Commit graph

19 commits

Author SHA1 Message Date
Robert Griesemer
33eb0633e1 cmd/compile/internal/syntax: don't assume (operator) ~ means operator ^
The scanner assumed that ~ really meant ^, which may be helpful when
coming from C. But ~ is not a valid Go token, and pretending that it
should be ^ can lead to confusing error messages. Better to be upfront
about it and complain about the invalid character in the first place.

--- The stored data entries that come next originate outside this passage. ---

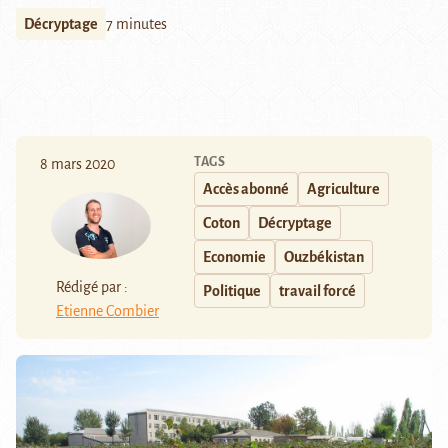
Décryptage
7 minutes
TAGS
8 mars 2020
Accès abonné
Agriculture
Coton
Décryptage
Economie
Ouzbékistan
Rédigé par :
Politique
travail forcé
Etienne Combier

This was code "inherited" from the original yacc parser which was
derived from a C compiler. It's 10 years later and we can probably
assume that people are less confused about C and Go.

Fixes #23587.

Change-Id: I8d8f9b55b0dff009b75c1530d729bf9092c5aea6
Reviewed-on: https://go-review.googlesource.com/94160
Reviewed-by: Matthew Dempsky <mdempsky@google.com>
2018-02-15 16:41:24 +00:00
Robert Griesemer
b890688986 cmd/compile/internal/syntax: implement comment reporting in scanner
R=go1.11

In order to collect comments in the AST and for error testing purposes,
the scanner needs to not only recognize and skip comments, but also be
able to report them if so desired. This change adds a mode flag to the
scanner's init function which controls the scanner behavior around
comments.

In the common case where comments are not needed, there must be no
significant overhead. Thus, comments are reported via a handler upcall
rather than being returned as a _Comment token (which the parser would
have to filter out with every scanner.next() call).

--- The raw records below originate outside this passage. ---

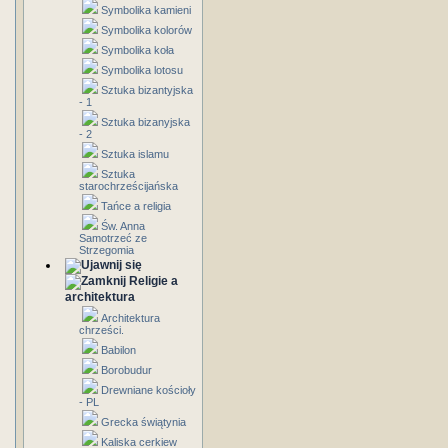
Symbolika kamieni
Symbolika kolorów
Symbolika koła
Symbolika lotosu
Sztuka bizantyjska
- 1
Sztuka bizanyjska
- 2
Sztuka islamu
Sztuka
starochrześcijańska
Tańce a religia
Św. Anna
Samotrzeć ze
Strzegomia
Religie a
architektura
Architektura
chrześci.
Babilon
Borobudur
Drewniane kościoły
- PL
Grecka świątynia
Kaliska cerkiew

Because the handlers for error messages, directives, and comments all
look the same (they take a position and text), and because directives
look like comments, and errors never start with a '/', this change
simplifies the scanner's init call to only take one (error) handler
instead of 2 or 3 different handlers with identical signature. It is
trivial in the handler to determine if we have an error, directive,
or general comment.

Finally, because directives are comments, when reporting directives
the full comment text is returned now rather than just the directive
text. This simplifies the implementation and makes the scanner API
more regular. Furthermore, it provides important information about
the comment style used by a directive, which may matter eventually
when we fully implement /*line file:line:col*/ directives.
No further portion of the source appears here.